Kafka Streams is a client library for building mission-critical real-time applications and microservices, where the input and/or output data is stored in Kafka clusters. Kafka Streams combines the simplicity of writing and deploying standard Java and Scala applications on the client side with the benefits of Kafka's server-side cluster technology to make these applications highly scalable, elastic, fault-tolerant, distributed, and much more.
Kafka has four core APIs:
- The Producer API allows an application to publish a stream of records to one or more Kafka topics.
- The Consumer API allows an application to subscribe to one or more topics and process the stream of records produced to them.
- The Streams API allows an application to act as a stream processor, consuming an input stream from one or more topics and producing an output stream to one or more output topics, effectively transforming the input streams to output streams.
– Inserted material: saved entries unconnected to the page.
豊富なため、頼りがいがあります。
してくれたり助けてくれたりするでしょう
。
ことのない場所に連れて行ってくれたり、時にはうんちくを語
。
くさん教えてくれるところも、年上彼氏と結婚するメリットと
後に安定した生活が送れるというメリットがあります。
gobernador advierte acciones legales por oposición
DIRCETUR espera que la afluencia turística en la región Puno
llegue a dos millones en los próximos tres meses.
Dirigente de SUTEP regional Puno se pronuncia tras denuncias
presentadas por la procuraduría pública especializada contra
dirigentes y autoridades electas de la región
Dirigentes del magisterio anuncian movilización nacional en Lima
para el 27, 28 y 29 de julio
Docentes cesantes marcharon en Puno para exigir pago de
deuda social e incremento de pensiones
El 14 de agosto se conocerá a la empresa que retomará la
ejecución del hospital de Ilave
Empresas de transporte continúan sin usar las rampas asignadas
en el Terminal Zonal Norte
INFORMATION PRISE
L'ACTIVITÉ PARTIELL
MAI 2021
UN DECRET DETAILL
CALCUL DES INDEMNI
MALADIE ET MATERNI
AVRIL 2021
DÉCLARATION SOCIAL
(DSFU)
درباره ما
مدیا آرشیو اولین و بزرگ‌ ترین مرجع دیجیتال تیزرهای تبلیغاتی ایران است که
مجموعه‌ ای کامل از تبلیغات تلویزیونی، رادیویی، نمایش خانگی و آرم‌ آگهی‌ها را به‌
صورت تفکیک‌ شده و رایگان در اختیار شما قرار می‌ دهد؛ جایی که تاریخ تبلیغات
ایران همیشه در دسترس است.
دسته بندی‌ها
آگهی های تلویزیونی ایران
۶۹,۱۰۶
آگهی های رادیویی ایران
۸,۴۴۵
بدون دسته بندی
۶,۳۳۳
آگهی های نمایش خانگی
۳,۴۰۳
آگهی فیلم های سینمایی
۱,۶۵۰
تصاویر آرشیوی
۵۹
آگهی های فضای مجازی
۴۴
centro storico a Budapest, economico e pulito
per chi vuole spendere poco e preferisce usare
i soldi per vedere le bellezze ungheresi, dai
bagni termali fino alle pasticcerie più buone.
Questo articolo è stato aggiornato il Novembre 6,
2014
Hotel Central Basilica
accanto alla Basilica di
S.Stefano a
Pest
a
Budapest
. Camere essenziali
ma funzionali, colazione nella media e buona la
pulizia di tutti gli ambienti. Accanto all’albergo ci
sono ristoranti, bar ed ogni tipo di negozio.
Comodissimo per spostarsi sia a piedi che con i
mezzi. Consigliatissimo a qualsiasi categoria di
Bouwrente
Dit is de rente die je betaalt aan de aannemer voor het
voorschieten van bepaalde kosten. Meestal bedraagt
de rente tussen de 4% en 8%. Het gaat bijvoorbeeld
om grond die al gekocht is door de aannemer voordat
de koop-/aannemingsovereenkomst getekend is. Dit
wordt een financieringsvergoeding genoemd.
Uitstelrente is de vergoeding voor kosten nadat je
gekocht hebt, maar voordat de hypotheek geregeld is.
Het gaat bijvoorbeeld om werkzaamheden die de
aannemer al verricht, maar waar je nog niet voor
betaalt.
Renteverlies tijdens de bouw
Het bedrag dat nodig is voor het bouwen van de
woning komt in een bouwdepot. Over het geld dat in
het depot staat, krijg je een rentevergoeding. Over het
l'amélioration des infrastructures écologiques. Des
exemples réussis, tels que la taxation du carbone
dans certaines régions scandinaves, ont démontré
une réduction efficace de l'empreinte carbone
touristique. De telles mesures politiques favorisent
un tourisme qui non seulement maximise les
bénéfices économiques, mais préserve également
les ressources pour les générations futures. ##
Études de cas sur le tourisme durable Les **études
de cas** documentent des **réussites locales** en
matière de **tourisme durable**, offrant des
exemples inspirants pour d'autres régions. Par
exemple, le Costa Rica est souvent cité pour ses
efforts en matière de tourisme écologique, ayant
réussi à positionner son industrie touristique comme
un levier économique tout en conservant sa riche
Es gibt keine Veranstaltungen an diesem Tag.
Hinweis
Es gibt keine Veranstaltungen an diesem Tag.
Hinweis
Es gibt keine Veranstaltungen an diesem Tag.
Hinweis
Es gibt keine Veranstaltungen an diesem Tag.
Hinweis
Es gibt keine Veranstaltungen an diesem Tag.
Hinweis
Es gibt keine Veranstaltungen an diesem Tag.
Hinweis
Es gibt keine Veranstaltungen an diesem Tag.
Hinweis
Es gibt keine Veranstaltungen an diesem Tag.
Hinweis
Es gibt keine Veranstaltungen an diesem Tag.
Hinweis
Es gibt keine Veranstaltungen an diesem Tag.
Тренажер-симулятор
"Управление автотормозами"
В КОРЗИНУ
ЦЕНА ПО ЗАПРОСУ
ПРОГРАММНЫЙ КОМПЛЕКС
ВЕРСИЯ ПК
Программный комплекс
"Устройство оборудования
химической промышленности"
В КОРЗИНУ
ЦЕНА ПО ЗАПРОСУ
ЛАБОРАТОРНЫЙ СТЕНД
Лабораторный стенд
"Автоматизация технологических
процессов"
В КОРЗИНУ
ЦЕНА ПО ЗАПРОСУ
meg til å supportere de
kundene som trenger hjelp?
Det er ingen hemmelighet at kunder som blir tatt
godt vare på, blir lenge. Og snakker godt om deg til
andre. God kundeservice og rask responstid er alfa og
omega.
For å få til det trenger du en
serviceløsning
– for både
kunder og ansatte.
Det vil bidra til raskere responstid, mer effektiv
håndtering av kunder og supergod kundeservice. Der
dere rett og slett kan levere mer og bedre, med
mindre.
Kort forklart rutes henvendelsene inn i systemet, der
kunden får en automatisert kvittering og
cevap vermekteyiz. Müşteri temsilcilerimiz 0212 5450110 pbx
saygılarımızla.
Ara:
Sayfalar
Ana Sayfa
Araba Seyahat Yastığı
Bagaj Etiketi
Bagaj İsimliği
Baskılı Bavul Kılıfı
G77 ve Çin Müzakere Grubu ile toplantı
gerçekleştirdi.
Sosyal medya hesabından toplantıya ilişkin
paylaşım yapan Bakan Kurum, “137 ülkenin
- The Connector API allows building and running reusable producers or consumers that connect Kafka topics to existing applications or data systems. For example, a connector to a relational database might capture every change to a table.
Kafka uses ZooKeeper so you need to first start a ZooKeeper server if you don't already have one. You may download ZooKeeper from this page. Once you've downloaded a stable ZooKeeper release unpack it and cd to the root. To start ZooKeeper you need a configuration file. Here is a sample, create it in conf/zoo.cfg.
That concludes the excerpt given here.